Her fingers trembled as she filled the glass, and when she looked down, she saw that her shirt sleeves were rolled up. Exposing her arms and exposing her wounds. The bandages were missing.
Cyn stopped cold. “Did you do this to me?”
“Cut you? No.”
“I know you didn’t cut me. I meant, did you take off my bandages?”
“That was all you.”
“For some reason I decided to just take them off? Why the fuck would I do that?”
“You had your reasons.” He walked over to the door and held it wide open. “Now, you
said something about leaving?”
“Yeah. Right.” Cyn shook her head in disbelief and dropped her glass on the counter. She’d actually thought he might be able to help her. So much for that. Carefully rolling down the sleeves of her shirt, Cyn doubled back into the living room and found her coat lying on the floor beside the couch, then she met him at the door. Her breath fogged up, and the cold night air bit right through her. Damn, it’s cold out.
“The funeral will be at the church,” he said.
“Yeah, okay.”
Cyn turned her back before she could say anything more. Before she could beg him to let her stay a little longer inside the warm house, before she could tell him how even sleeping on a lumpy couch was ten times better than sleeping on a concrete floor, before she could ask if he’d give her a ride back so she wouldn’t have to walk in the cold, before she could say that she didn’t know if Hunter’s brother would be waiting for her when she got back to her apartment and that she really, really, really just wanted someone to be there in case he was.

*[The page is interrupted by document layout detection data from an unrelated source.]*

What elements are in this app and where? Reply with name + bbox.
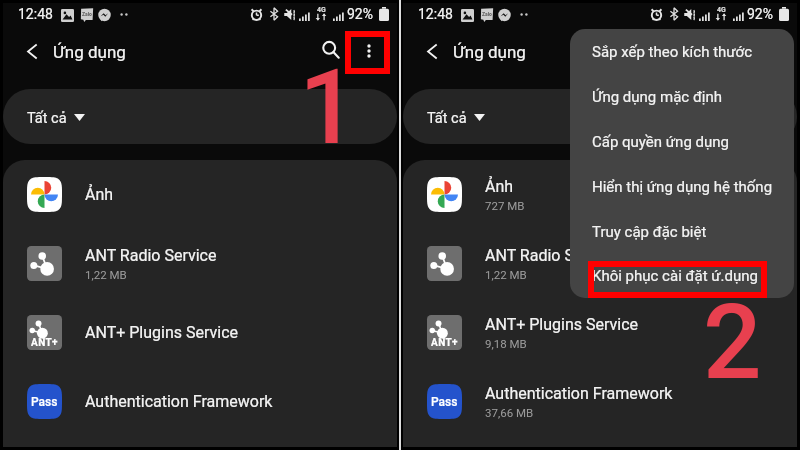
staticText: ANT+ [31,337,58,349]
staticText: ANT Radio Service [485,246,617,265]
staticText: Pass [31,395,58,409]
button[interactable]: Sắp xếp theo kích thước [570,29,794,74]
button[interactable]: ANT+ [3,298,397,367]
button[interactable]: ANT Radio Service [403,229,797,298]
button[interactable]: Search [713,32,749,68]
button[interactable]: ANT+ [403,298,797,367]
staticText: ANT+ [431,337,458,349]
button[interactable]: ANT Radio Service [3,229,397,298]
staticText: Ứng dụng mặc định [592,88,723,106]
staticText: 37,66 MB [485,406,534,419]
staticText: 1 [299,47,358,168]
staticText: Hiển thị ứng dụng hệ thống [592,178,773,196]
staticText: Pass [431,395,458,409]
button[interactable]: Search [313,32,349,68]
staticText: 1,22 MB [485,268,527,281]
button[interactable]: More options [351,33,387,69]
staticText: 9,18 MB [485,337,527,350]
staticText: 92% [347,6,373,22]
button[interactable]: More options [751,33,787,69]
staticText: 4G [317,6,326,14]
staticText: Zalo [81,11,93,17]
button[interactable]: Tất cả [3,89,397,144]
button[interactable]: Ảnh [403,160,797,229]
staticText: 4G [717,6,726,14]
button[interactable]: Tất cả [403,89,797,144]
button[interactable]: Ứng dụng mặc định [570,74,794,119]
staticText: ANT Radio Service [85,246,217,265]
staticText: Truy cập đặc biệt [592,223,707,241]
staticText: ANT+ Plugins Service [85,323,239,342]
staticText: ANT+ Plugins Service [485,315,639,334]
staticText: Ứng dụng [53,42,126,62]
staticText: Ứng dụng [453,42,526,62]
staticText: Authentication Framework [485,384,673,403]
staticText: 92% [747,6,773,22]
staticText: Khôi phục cài đặt ứ.dụng [592,267,758,285]
staticText: 12:48 [18,6,53,22]
staticText: Zalo [481,11,493,17]
staticText: Cấp quyền ứng dụng [592,133,729,151]
staticText: 1,22 MB [85,268,127,281]
button[interactable]: Pass [3,367,397,436]
staticText: 2 [703,282,762,403]
staticText: Sắp xếp theo kích thước [592,43,753,61]
staticText: Tất cả [427,110,467,127]
button[interactable]: Back [14,33,50,69]
button[interactable]: Hiển thị ứng dụng hệ thống [570,164,794,209]
button[interactable]: Khôi phục cài đặt ứ.dụng [570,254,794,298]
button[interactable]: Truy cập đặc biệt [570,209,794,254]
staticText: Tất cả [27,110,67,127]
staticText: Authentication Framework [85,392,273,411]
button[interactable]: Pass [403,367,797,436]
staticText: 727 MB [485,199,525,212]
button[interactable]: Cấp quyền ứng dụng [570,119,794,164]
staticText: 12:48 [418,6,453,22]
button[interactable]: Back [414,33,450,69]
staticText: Ảnh [485,177,514,196]
staticText: Ảnh [85,185,114,204]
button[interactable]: Ảnh [3,160,397,229]
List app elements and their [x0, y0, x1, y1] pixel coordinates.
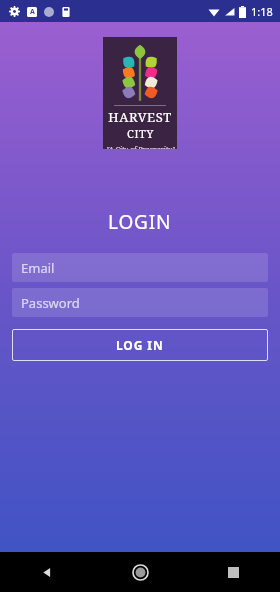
button[interactable]: Email	[12, 253, 268, 282]
staticText: 1:18	[251, 4, 273, 19]
staticText: LOGIN	[108, 209, 172, 235]
button[interactable]: Home	[94, 552, 187, 592]
button[interactable]: Back	[0, 552, 94, 592]
staticText: LOG IN	[116, 337, 164, 353]
staticText: HARVEST	[108, 108, 172, 126]
staticText: Password	[21, 294, 80, 312]
staticText: CITY	[127, 126, 154, 141]
staticText: "A City of Prosperity"	[106, 145, 175, 149]
staticText: Email	[21, 259, 55, 277]
button[interactable]: Password	[12, 288, 268, 317]
button[interactable]: Recent apps	[187, 552, 280, 592]
staticText: A	[30, 7, 35, 17]
button[interactable]: LOG IN	[12, 329, 268, 361]
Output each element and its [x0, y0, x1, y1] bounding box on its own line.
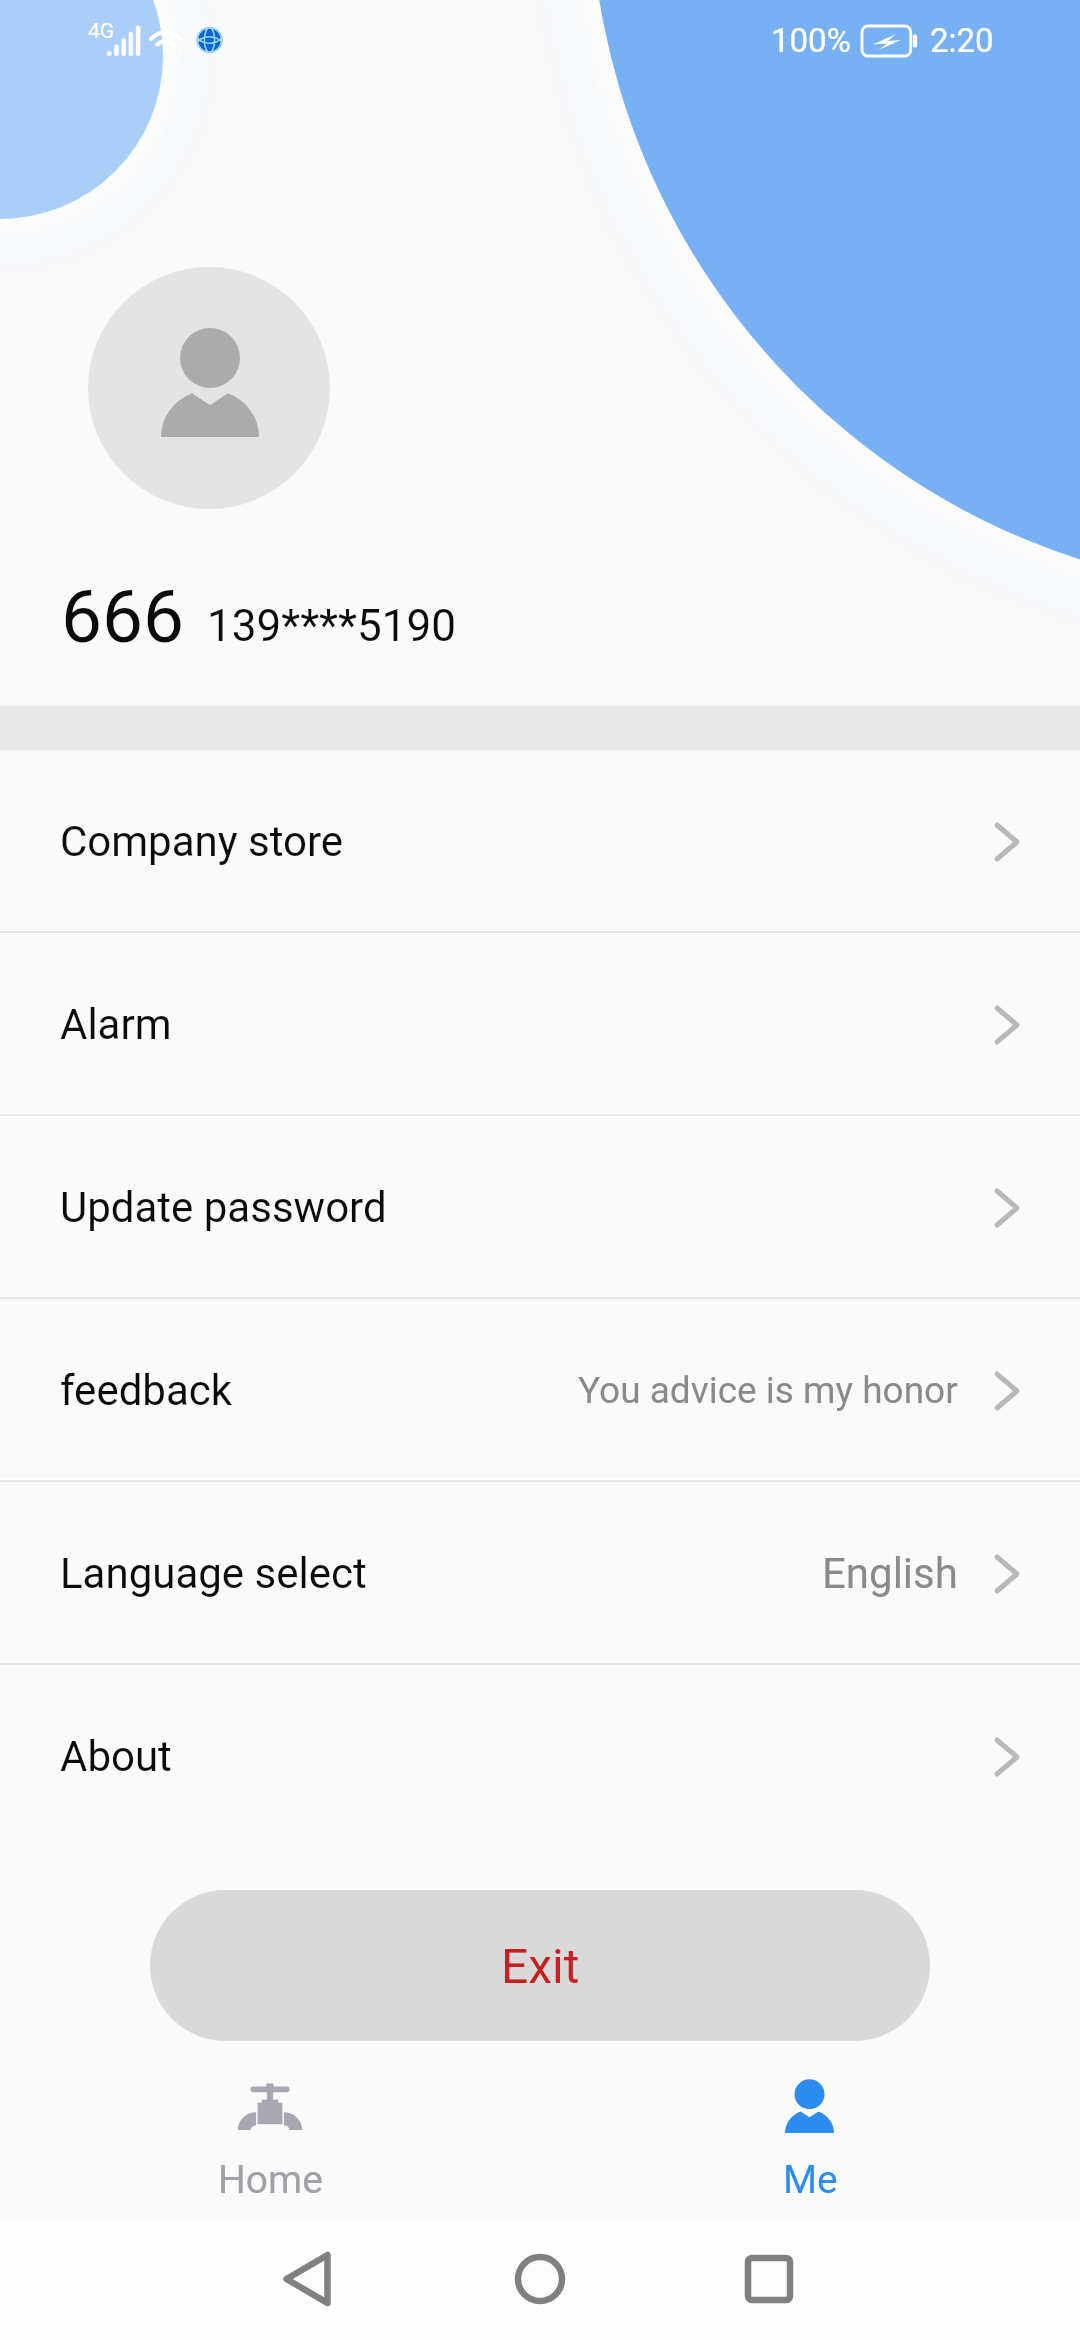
- staticText: feedback: [60, 1366, 233, 1415]
- staticText: Company store: [60, 817, 344, 866]
- staticText: About: [60, 1732, 172, 1781]
- staticText: 4G: [88, 19, 115, 44]
- button[interactable]: Back: [237, 2218, 377, 2340]
- staticText: English: [822, 1549, 958, 1598]
- button[interactable]: Me: [540, 2060, 1080, 2218]
- button[interactable]: Recent apps: [699, 2218, 839, 2340]
- button[interactable]: Update password: [0, 1116, 1080, 1299]
- button[interactable]: feedback: [0, 1299, 1080, 1482]
- button[interactable]: Exit: [150, 1890, 930, 2041]
- button[interactable]: Home: [470, 2218, 610, 2340]
- staticText: Update password: [60, 1183, 387, 1232]
- button[interactable]: Company store: [0, 750, 1080, 933]
- button[interactable]: Alarm: [0, 933, 1080, 1116]
- button[interactable]: Language select: [0, 1482, 1080, 1665]
- button[interactable]: Profile photo: [88, 267, 330, 509]
- staticText: Me: [783, 2157, 838, 2203]
- staticText: Exit: [501, 1938, 580, 1994]
- staticText: Alarm: [60, 1000, 172, 1049]
- staticText: 139****5190: [207, 600, 456, 652]
- button[interactable]: About: [0, 1665, 1080, 1848]
- staticText: 2:20: [930, 21, 994, 60]
- staticText: You advice is my honor: [578, 1369, 958, 1412]
- staticText: Home: [218, 2157, 323, 2203]
- staticText: 100%: [771, 21, 851, 60]
- staticText: 666: [61, 574, 185, 660]
- button[interactable]: Home: [0, 2060, 540, 2218]
- staticText: Language select: [60, 1549, 367, 1598]
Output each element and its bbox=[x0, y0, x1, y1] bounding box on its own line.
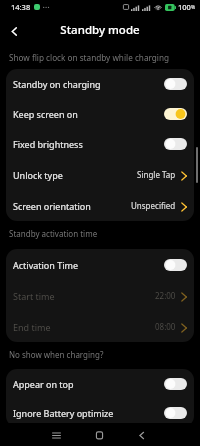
button[interactable]: Back bbox=[129, 423, 155, 446]
button[interactable]: Ignore Battery optimize bbox=[6, 398, 194, 427]
staticText: 14:38 bbox=[11, 2, 31, 12]
button[interactable]: Recents bbox=[43, 423, 69, 446]
button[interactable]: Screen orientation bbox=[6, 190, 194, 221]
staticText: 08:00 bbox=[155, 321, 176, 332]
staticText: 100 bbox=[178, 2, 191, 12]
button[interactable]: Fixed brightness bbox=[6, 129, 194, 159]
button[interactable]: End time bbox=[6, 311, 194, 342]
staticText: Unspecified bbox=[131, 200, 176, 211]
staticText: Activation Time bbox=[13, 259, 164, 271]
staticText: End time bbox=[13, 321, 155, 333]
staticText: Single Tap bbox=[137, 169, 176, 180]
staticText: Show flip clock on standby while chargin… bbox=[9, 52, 170, 63]
button[interactable]: Appear on top bbox=[6, 369, 194, 398]
staticText: Unlock type bbox=[13, 169, 137, 181]
staticText: Fixed brightness bbox=[13, 138, 164, 150]
button[interactable]: Activation Time bbox=[6, 249, 194, 280]
staticText: Standby activation time bbox=[9, 228, 98, 239]
button[interactable]: Home bbox=[86, 423, 112, 446]
staticText: No show when charging? bbox=[9, 349, 104, 360]
button[interactable]: Standby on charging bbox=[6, 69, 194, 99]
staticText: Keep screen on bbox=[13, 108, 164, 120]
staticText: Standby on charging bbox=[13, 78, 164, 90]
staticText: Start time bbox=[13, 290, 155, 302]
staticText: 22:00 bbox=[155, 290, 176, 301]
staticText: % bbox=[191, 4, 196, 11]
staticText: Ignore Battery optimize bbox=[13, 407, 164, 419]
staticText: Screen orientation bbox=[13, 200, 131, 212]
staticText: Standby mode bbox=[60, 22, 140, 38]
button[interactable]: Start time bbox=[6, 280, 194, 311]
button[interactable]: Keep screen on bbox=[6, 99, 194, 129]
staticText: Appear on top bbox=[13, 378, 164, 390]
button[interactable]: Unlock type bbox=[6, 159, 194, 190]
button[interactable]: Back bbox=[2, 19, 26, 43]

He didn’t want to hear any of those things, and she didn’t want to have to say them.
~ ~ ~
He caught up with her about ten minutes after she’d left.
Cyn heard a motorcycle behind her as she walked away from Father Montgomery’s house, hands stuffed deep into her pockets to keep them warm. She grimaced when she saw the black-clad rider. “Keep driving, keep driving, keep driving.”
He cut her off by stopping the bike right in front of her.
Cyn tried to go around him, but he just straddled the bike and slowly followed her. She let it go on for a few minutes before coming to a halt. “What? Why are you here?”
“To give you a ride back to your place.”
“Now you suddenly want to give me a ride? Why not when I left the house?”
He didn’t answer, and she started to walk again. “Okay, come on,” he said. “It’s nighttime and I felt bad, all right? Anything could happen to you out here, and I don’t need that on my conscience.”
“I’m fine, and your conscience is clear. I absolve you. Now go away.”